## RECORDS
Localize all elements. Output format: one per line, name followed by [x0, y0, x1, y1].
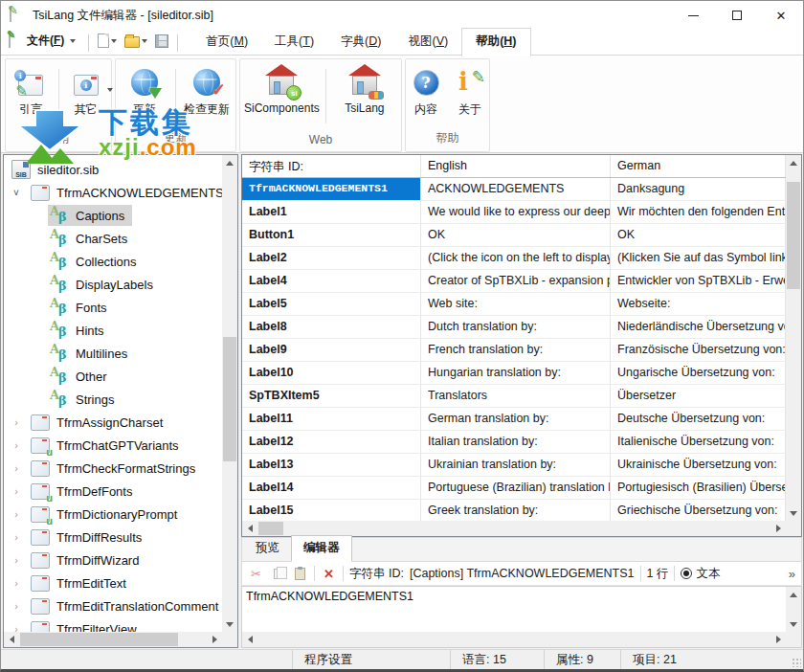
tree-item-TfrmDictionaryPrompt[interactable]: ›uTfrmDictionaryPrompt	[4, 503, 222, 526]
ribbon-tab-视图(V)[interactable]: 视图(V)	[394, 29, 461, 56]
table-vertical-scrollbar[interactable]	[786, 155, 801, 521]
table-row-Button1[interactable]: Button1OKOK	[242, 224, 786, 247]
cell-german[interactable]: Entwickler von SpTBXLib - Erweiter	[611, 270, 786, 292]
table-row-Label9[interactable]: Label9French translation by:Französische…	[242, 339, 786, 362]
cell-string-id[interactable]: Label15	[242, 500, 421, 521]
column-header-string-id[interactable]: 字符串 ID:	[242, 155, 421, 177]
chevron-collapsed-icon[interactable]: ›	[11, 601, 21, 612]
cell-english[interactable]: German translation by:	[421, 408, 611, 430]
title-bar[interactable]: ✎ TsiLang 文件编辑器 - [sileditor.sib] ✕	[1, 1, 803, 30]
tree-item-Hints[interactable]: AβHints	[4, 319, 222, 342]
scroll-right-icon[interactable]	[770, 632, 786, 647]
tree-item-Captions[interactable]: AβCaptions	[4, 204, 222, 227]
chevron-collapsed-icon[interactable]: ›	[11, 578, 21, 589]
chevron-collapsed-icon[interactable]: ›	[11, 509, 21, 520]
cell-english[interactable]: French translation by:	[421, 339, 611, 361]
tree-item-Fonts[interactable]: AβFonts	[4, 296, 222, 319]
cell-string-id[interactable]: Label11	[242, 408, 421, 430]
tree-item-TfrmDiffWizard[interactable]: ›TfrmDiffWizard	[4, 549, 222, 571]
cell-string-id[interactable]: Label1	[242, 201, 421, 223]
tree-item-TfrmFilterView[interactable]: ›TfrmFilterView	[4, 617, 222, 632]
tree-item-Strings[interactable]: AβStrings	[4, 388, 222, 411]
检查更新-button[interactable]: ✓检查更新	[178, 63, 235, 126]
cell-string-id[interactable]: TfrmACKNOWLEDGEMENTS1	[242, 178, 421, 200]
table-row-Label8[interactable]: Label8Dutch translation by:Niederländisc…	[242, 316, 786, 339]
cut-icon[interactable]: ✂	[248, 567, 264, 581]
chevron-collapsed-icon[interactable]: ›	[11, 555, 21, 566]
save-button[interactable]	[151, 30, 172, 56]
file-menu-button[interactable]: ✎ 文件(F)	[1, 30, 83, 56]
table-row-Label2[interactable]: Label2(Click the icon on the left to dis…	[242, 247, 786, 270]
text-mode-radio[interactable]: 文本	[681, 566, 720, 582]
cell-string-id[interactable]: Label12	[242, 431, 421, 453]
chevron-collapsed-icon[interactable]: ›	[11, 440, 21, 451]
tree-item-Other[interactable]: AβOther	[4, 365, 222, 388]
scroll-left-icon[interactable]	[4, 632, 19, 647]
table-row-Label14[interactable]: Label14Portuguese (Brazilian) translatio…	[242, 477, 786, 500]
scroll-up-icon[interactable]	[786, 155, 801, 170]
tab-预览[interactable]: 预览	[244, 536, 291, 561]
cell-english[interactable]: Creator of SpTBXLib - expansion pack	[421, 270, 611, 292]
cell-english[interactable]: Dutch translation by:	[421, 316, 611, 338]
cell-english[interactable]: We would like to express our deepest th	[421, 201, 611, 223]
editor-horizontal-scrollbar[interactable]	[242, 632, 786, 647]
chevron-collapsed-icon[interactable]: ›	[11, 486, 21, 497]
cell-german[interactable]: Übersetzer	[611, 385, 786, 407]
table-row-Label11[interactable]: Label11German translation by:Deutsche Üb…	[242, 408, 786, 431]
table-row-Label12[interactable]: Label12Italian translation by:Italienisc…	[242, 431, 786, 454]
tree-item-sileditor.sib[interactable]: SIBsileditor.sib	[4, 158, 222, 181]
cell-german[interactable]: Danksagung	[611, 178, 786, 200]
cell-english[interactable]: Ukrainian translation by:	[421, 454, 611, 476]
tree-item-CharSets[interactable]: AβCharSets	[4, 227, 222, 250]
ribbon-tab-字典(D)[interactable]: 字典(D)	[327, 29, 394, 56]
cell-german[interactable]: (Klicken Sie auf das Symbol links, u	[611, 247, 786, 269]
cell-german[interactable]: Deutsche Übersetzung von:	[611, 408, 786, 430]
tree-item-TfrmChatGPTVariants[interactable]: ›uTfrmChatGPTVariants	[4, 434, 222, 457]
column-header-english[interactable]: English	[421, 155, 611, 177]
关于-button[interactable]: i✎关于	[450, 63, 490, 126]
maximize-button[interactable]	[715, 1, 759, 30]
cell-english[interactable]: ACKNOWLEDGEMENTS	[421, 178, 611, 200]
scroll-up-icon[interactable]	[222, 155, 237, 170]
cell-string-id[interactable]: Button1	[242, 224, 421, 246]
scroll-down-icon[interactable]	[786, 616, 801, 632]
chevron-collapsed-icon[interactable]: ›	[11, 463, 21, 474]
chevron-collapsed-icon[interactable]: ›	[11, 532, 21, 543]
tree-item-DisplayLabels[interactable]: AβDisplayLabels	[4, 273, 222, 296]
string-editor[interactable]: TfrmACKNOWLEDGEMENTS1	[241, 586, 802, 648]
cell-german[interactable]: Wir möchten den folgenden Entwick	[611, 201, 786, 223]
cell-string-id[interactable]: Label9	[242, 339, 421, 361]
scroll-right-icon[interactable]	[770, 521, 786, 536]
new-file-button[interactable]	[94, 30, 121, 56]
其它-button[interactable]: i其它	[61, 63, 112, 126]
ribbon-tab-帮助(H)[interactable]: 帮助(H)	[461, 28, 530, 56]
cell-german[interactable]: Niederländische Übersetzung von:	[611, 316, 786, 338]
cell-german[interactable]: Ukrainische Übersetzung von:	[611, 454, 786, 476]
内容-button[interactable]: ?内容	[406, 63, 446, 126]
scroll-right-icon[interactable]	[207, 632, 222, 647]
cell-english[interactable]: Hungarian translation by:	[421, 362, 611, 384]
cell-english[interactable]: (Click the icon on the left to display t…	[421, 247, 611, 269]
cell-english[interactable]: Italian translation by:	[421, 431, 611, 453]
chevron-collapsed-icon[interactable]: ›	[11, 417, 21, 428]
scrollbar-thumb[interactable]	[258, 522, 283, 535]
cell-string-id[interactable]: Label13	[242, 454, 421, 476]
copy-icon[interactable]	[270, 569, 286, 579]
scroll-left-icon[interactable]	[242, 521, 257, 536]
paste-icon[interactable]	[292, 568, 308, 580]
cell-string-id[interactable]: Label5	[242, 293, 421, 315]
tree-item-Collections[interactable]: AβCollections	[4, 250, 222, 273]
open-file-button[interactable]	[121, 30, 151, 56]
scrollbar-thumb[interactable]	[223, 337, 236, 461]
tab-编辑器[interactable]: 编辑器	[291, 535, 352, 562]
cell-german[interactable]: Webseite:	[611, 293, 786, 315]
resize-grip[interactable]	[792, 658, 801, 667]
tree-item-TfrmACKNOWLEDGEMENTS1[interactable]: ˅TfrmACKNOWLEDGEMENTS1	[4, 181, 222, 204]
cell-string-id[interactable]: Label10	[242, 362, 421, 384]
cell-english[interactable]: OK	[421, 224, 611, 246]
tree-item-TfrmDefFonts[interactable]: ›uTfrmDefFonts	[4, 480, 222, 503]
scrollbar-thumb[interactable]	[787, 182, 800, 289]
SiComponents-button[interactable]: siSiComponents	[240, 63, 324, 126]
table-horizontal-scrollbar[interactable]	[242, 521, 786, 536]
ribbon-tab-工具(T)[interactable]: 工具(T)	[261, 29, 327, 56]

## ACTION ITEM
Give every entry again as it is, dropping its pictures.

## OUTPUT FOR THIS TASK
Localize all elements. Output format: one per line, name followed by [x0, y0, x1, y1].
tree-item-TfrmDictionaryPrompt[interactable]: ›uTfrmDictionaryPrompt	[4, 503, 222, 526]
ribbon-tab-视图(V)[interactable]: 视图(V)	[394, 29, 461, 56]
table-vertical-scrollbar[interactable]	[786, 155, 801, 521]
table-row-Button1[interactable]: Button1OKOK	[242, 224, 786, 247]
cell-german[interactable]: Entwickler von SpTBXLib - Erweiter	[611, 270, 786, 292]
table-row-Label9[interactable]: Label9French translation by:Französische…	[242, 339, 786, 362]
cell-string-id[interactable]: Label15	[242, 500, 421, 521]
column-header-string-id[interactable]: 字符串 ID:	[242, 155, 421, 177]
chevron-collapsed-icon[interactable]: ›	[11, 601, 21, 612]
cell-english[interactable]: German translation by:	[421, 408, 611, 430]
title-bar[interactable]: ✎ TsiLang 文件编辑器 - [sileditor.sib] ✕	[1, 1, 803, 30]
tree-item-Hints[interactable]: AβHints	[4, 319, 222, 342]
scroll-right-icon[interactable]	[770, 632, 786, 647]
tree-item-Captions[interactable]: AβCaptions	[4, 204, 222, 227]
chevron-collapsed-icon[interactable]: ›	[11, 578, 21, 589]
chevron-collapsed-icon[interactable]: ›	[11, 509, 21, 520]
cell-english[interactable]: French translation by:	[421, 339, 611, 361]
tree-item-Fonts[interactable]: AβFonts	[4, 296, 222, 319]
cell-string-id[interactable]: Label11	[242, 408, 421, 430]
tree-item-TfrmDiffWizard[interactable]: ›TfrmDiffWizard	[4, 549, 222, 571]
cell-string-id[interactable]: Label1	[242, 201, 421, 223]
tree-item-TfrmFilterView[interactable]: ›TfrmFilterView	[4, 617, 222, 632]
tree-item-Strings[interactable]: AβStrings	[4, 388, 222, 411]
检查更新-button[interactable]: ✓检查更新	[178, 63, 235, 126]
cell-string-id[interactable]: TfrmACKNOWLEDGEMENTS1	[242, 178, 421, 200]
table-row-Label8[interactable]: Label8Dutch translation by:Niederländisc…	[242, 316, 786, 339]
cut-icon[interactable]: ✂	[248, 567, 264, 581]
chevron-collapsed-icon[interactable]: ›	[11, 555, 21, 566]
save-button[interactable]	[151, 30, 172, 56]
file-menu-button[interactable]: ✎ 文件(F)	[1, 30, 83, 56]
table-row-Label2[interactable]: Label2(Click the icon on the left to dis…	[242, 247, 786, 270]
text-mode-radio[interactable]: 文本	[681, 566, 720, 582]
cell-string-id[interactable]: Label12	[242, 431, 421, 453]
chevron-collapsed-icon[interactable]: ›	[11, 440, 21, 451]
tree-item-Other[interactable]: AβOther	[4, 365, 222, 388]
scroll-left-icon[interactable]	[4, 632, 19, 647]
table-row-Label14[interactable]: Label14Portuguese (Brazilian) translatio…	[242, 477, 786, 500]
scroll-up-icon[interactable]	[786, 155, 801, 170]
tab-预览[interactable]: 预览	[244, 536, 291, 561]
cell-english[interactable]: Creator of SpTBXLib - expansion pack	[421, 270, 611, 292]
cell-english[interactable]: Dutch translation by:	[421, 316, 611, 338]
cell-english[interactable]: We would like to express our deepest th	[421, 201, 611, 223]
editor-horizontal-scrollbar[interactable]	[242, 632, 786, 647]
chevron-collapsed-icon[interactable]: ›	[11, 486, 21, 497]
cell-german[interactable]: Übersetzer	[611, 385, 786, 407]
table-row-Label11[interactable]: Label11German translation by:Deutsche Üb…	[242, 408, 786, 431]
table-row-Label12[interactable]: Label12Italian translation by:Italienisc…	[242, 431, 786, 454]
tree-item-sileditor.sib[interactable]: SIBsileditor.sib	[4, 158, 222, 181]
cell-german[interactable]: Danksagung	[611, 178, 786, 200]
cell-english[interactable]: Ukrainian translation by:	[421, 454, 611, 476]
tree-item-CharSets[interactable]: AβCharSets	[4, 227, 222, 250]
ribbon-tab-字典(D)[interactable]: 字典(D)	[327, 29, 394, 56]
cell-german[interactable]: (Klicken Sie auf das Symbol links, u	[611, 247, 786, 269]
cell-german[interactable]: Deutsche Übersetzung von:	[611, 408, 786, 430]
tree-item-TfrmChatGPTVariants[interactable]: ›uTfrmChatGPTVariants	[4, 434, 222, 457]
column-header-english[interactable]: English	[421, 155, 611, 177]
关于-button[interactable]: i✎关于	[450, 63, 490, 126]
maximize-button[interactable]	[715, 1, 759, 30]
cell-english[interactable]: ACKNOWLEDGEMENTS	[421, 178, 611, 200]
scroll-up-icon[interactable]	[222, 155, 237, 170]
cell-string-id[interactable]: Button1	[242, 224, 421, 246]
scroll-down-icon[interactable]	[786, 616, 801, 632]
chevron-collapsed-icon[interactable]: ›	[11, 463, 21, 474]
chevron-collapsed-icon[interactable]: ›	[11, 532, 21, 543]
tree-item-DisplayLabels[interactable]: AβDisplayLabels	[4, 273, 222, 296]
string-editor[interactable]: TfrmACKNOWLEDGEMENTS1	[241, 586, 802, 648]
cell-german[interactable]: Wir möchten den folgenden Entwick	[611, 201, 786, 223]
cell-string-id[interactable]: Label9	[242, 339, 421, 361]
scroll-right-icon[interactable]	[770, 521, 786, 536]
new-file-button[interactable]	[94, 30, 121, 56]
其它-button[interactable]: i其它	[61, 63, 112, 126]
ribbon-tab-帮助(H)[interactable]: 帮助(H)	[461, 28, 530, 56]
cell-german[interactable]: Niederländische Übersetzung von:	[611, 316, 786, 338]
cell-german[interactable]: Ukrainische Übersetzung von:	[611, 454, 786, 476]
内容-button[interactable]: ?内容	[406, 63, 446, 126]
scroll-right-icon[interactable]	[207, 632, 222, 647]
cell-english[interactable]: Hungarian translation by:	[421, 362, 611, 384]
cell-english[interactable]: (Click the icon on the left to display t…	[421, 247, 611, 269]
cell-english[interactable]: Italian translation by:	[421, 431, 611, 453]
chevron-collapsed-icon[interactable]: ›	[11, 417, 21, 428]
scrollbar-thumb[interactable]	[258, 522, 283, 535]
cell-string-id[interactable]: Label13	[242, 454, 421, 476]
copy-icon[interactable]	[270, 569, 286, 579]
scroll-left-icon[interactable]	[242, 521, 257, 536]
paste-icon[interactable]	[292, 568, 308, 580]
cell-string-id[interactable]: Label5	[242, 293, 421, 315]
tree-item-Collections[interactable]: AβCollections	[4, 250, 222, 273]
open-file-button[interactable]	[121, 30, 151, 56]
scrollbar-thumb[interactable]	[223, 337, 236, 461]
tab-编辑器[interactable]: 编辑器	[291, 535, 352, 562]
cell-german[interactable]: Webseite:	[611, 293, 786, 315]
resize-grip[interactable]	[792, 658, 801, 667]
tree-item-TfrmACKNOWLEDGEMENTS1[interactable]: ˅TfrmACKNOWLEDGEMENTS1	[4, 181, 222, 204]
cell-string-id[interactable]: Label10	[242, 362, 421, 384]
cell-english[interactable]: OK	[421, 224, 611, 246]
tree-item-TfrmDefFonts[interactable]: ›uTfrmDefFonts	[4, 480, 222, 503]
scrollbar-thumb[interactable]	[787, 182, 800, 289]
SiComponents-button[interactable]: siSiComponents	[240, 63, 324, 126]
table-horizontal-scrollbar[interactable]	[242, 521, 786, 536]
ribbon-tab-工具(T)[interactable]: 工具(T)	[261, 29, 327, 56]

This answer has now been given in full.